CVE-2023-27991

Name of the Vulnerable Software and Affected Versions Zyxel ATP series versions 4.32 through 5.35 Zyxel USG FLEX series versions 4.50 through 5.35 Zyxel USG FLEX 50(W) versions 4.16 through 5.35 Zyxel USG20(W)-VPN versions 4.16 through 5.35 Zyxel VPN series versions 4.30 through 5.35

Description The issue is related to a post-authentication command injection vulnerability in the CLI command, which could allow an authenticated attacker to execute some OS commands remotely. This vulnerability is associated with the lack of protection measures for the web page structure, potentially enabling a remote attacker to execute arbitrary scripts on the vulnerable device.

Recommendations For Zyxel ATP series versions 4.32 through 5.35, update to a version that includes a fix for this issue.

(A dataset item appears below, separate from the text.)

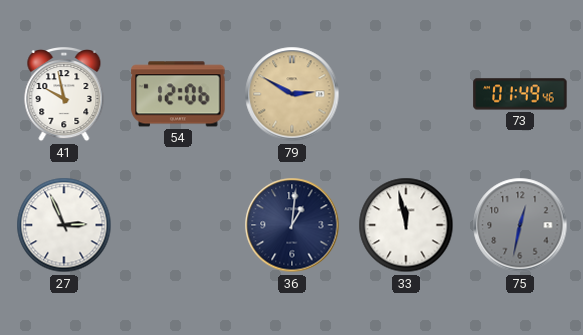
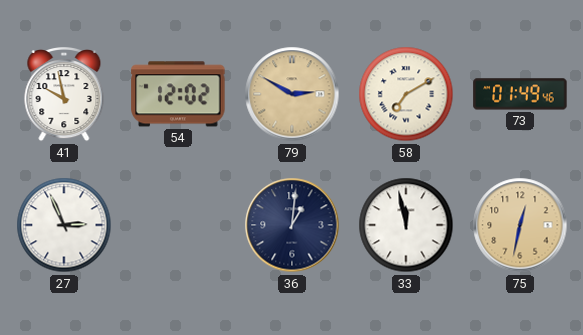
54: 12:06 -> 12:02
58: none -> 7:10
75 dial: grey -> champagne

For Zyxel USG FLEX series versions 4.50 through 5.35, update to a version that includes a fix for this issue. For Zyxel USG FLEX 50(W) versions 4.16 through 5.35, update to a version that includes a fix for this issue. For Zyxel USG20(W)-VPN versions 4.16 through 5.35, update to a version that includes a fix for this issue. For Zyxel VPN series versions 4.30 through 5.35, update to a version that includes a fix for this issue. As a temporary workaround, consider restricting access to the CLI command until a patch is available.